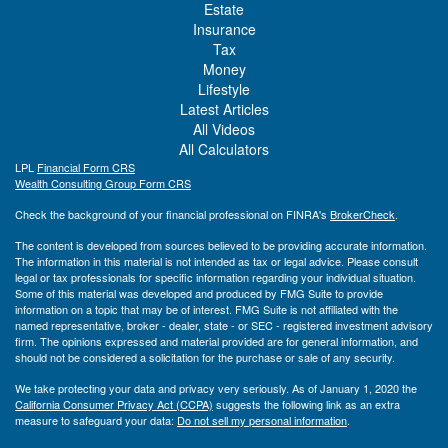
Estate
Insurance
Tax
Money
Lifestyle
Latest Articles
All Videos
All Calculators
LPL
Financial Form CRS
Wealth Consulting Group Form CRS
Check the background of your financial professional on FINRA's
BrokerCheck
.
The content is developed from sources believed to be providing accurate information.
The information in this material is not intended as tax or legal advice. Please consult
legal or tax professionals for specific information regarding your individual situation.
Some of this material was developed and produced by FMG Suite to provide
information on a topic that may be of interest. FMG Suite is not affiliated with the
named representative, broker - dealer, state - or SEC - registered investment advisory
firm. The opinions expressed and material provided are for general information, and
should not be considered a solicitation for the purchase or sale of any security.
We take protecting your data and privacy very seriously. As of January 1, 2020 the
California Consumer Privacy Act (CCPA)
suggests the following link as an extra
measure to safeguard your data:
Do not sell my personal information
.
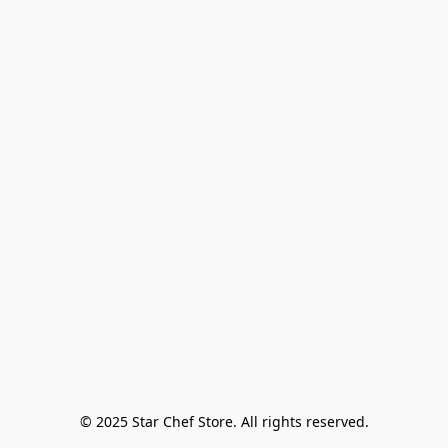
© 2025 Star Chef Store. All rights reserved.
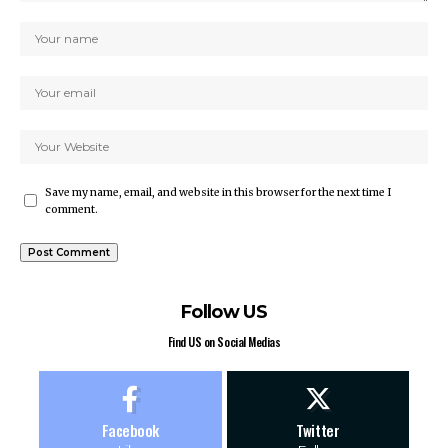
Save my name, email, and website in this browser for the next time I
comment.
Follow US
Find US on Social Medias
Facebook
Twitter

==============================

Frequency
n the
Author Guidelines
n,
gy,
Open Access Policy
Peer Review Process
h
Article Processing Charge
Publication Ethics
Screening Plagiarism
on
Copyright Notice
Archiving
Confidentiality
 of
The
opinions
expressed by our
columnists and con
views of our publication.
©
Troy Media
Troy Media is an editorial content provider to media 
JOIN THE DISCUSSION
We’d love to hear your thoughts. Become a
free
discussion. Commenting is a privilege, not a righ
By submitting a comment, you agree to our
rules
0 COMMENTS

==============================

- Exercise description -
With "legal" as the word to match, copy each line of the records that has it.

- Solution to this task -
The information in this material is not intended as tax or legal advice. Please consult
legal or tax professionals for specific information regarding your individual situation.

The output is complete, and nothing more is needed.